When MoMA PS1 approached personal chef Mina Stone about opening a cafe in the contemporary art museum, she weighed her options. Pregnant with her first son, Apollo, she leaned toward declining. But as an artist — a food artist — constantly seeking environments to grow in, she ultimately accepted.
Run with her partner and visual artist, Alex Eagleton, Stone’s all-day cafe, Mina’s, opened just before the start of the new decade. Located inside the museum, Eagleton revamped the new digs and swapped out communal tables with Corian-clad two-stops. A half-Greek Jew, Stone’s small but quaint Mediterranean menu draws on both her heritages.

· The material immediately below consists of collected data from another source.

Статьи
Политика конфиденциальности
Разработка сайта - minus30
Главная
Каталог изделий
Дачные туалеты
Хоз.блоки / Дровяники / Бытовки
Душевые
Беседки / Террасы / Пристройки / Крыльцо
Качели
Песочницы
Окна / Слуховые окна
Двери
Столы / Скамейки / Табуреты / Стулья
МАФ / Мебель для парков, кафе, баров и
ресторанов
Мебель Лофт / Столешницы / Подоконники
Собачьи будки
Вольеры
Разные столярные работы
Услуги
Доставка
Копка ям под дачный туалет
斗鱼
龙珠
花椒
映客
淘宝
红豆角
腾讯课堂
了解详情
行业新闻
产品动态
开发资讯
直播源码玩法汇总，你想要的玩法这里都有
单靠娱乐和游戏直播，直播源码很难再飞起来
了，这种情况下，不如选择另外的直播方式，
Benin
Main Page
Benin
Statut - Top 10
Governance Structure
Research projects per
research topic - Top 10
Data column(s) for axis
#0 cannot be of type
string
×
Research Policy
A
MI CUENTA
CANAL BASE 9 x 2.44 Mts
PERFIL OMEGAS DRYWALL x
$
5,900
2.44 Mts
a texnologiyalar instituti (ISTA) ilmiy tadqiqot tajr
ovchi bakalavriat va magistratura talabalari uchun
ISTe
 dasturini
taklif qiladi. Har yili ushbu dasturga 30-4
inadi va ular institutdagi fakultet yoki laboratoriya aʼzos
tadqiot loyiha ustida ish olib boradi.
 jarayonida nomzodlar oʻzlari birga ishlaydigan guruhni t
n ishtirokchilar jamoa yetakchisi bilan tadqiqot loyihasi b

“It’s kind of interesting because I don’t think who I am is only Greek food, it’s just kind of easier to have a label to describe it,” Stone said in an interview with Time Out. “But I feel like the food is more of a document journal of a time of life.”
As a personal chef for artists, Stone is the perfect choice for the museum’s new cafe. Before landing her current job, she was the studio chef for artist Urs Fischer and churned out swanky dinners for his contemporary artist peers like Matthew Barney and Elizabeth Peyton. In her book, Mina Stone: Cooking for Artists, Stone shares her Greek-inspired, family-style recipes that she’s cooked for her community of artists.
Let’s take a look at the menu, shall we?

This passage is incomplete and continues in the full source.